28 novembro 2012

Inevitabilidades

Há pessoas que nos mordem. Já o disse anteriormente, não me repito por esquecimento, sei como uma exatidão quase precisa tudo aquilo que escrevi, pensei ou disse. Repito-o por esta constatação me surpreender tanto, ainda que saiba da sua mais profunda verdade faz anos, vidas inteiras.

Quando ias a subir as escadas, perdido de bêbedo, agarrado ao corrimão como quem se agarra a uma bengala (certo de que se tivesse mesmo de ser cairias estatelado degrau a baixo de qualquer modo, com ou sem corrimão), tive a certeza de que me ias morder de forma irremediável a existência para sempre. É coisa que não me dói, na altura doeu muito, custou-me saber-me com a tua dentada agarrada ao meu corpo por um período de tempo tão longo, sobre o qual na realidade nenhum de nós sabe coisa nenhuma. Eternidade, o que é isso da eternidade? O para sempre já é demasiado tempo, mas a eternidade soa a longe demais, soa a impossível, a intocável, a uma ideia tão difusa e confusa que lhe perdemos o fio à meada nos primeiros momentos e desistimos quase instantaneamente.

Na fracção de segundo em que esta certeza passou a fazer parte de mim posso jurar que todo o mundo estremeceu, dos mares mais profundos às cavernas mais recônditas, dos centros cosmopolitas mais fervilhantes às aldeias esquecidas mais para lá do fim do mundo.

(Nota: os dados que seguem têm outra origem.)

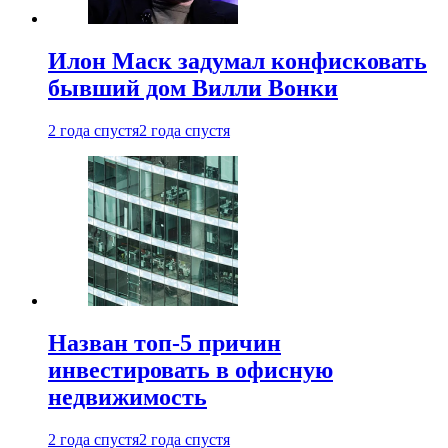
Илон Маск задумал конфисковать
бывший дом Вилли Вонки
2 года спустя
2 года спустя
Назван топ-5 причин
инвестировать в офисную
недвижимость
2 года спустя
2 года спустя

E eu dentro de todos estes sítios, a tremer com eles, a ter medo mas a sentir-me humildemente feliz por ter o privilégio de estar acorrentada incondicionalmente a alguém. O privilégio das coisas que sabemos amar desmedidamente, e das outras, as que sabemos que nos amam na mesma exata medida.

Foi perdido de bêbedo que soube que te amava assim, sem porquês e sem ter sequer opção de escolha. Foste a maior inevitabilidade da minha vida, e a tua dentada, eventualmente, deixou de doer.

Foi um golpe duro quando percebemos que o universo, aos poucos, nos estava a separar, apesar de querermos à força entrelaçar os nossos dedos, colá-los se fosse preciso, mas não houve incondicionalismo que nos salva-se do caos e da destruição a que nos submetíamos. A eternidade física tornou-se miragem à mesma velocidade com que, ainda que nos soubéssemos a pessoa mais certa um do outro, explodíamos dentro do peito um do outro.

No fundo sabemos que continuamos a olhar-mo-nos longamente e a reconhecer-mo-nos o único futuro realmente possível. Daqui a incontáveis anos, depois de nos termos deitado com tantas outras pessoas e de lhes termos dito que lhes amávamos as almas, vamos ainda estar certos de que afinal de contas o amor é tudo o que chega.

Há pessoas que nos mordem e tu és, ainda, a maior inevitabilidade da minha vida.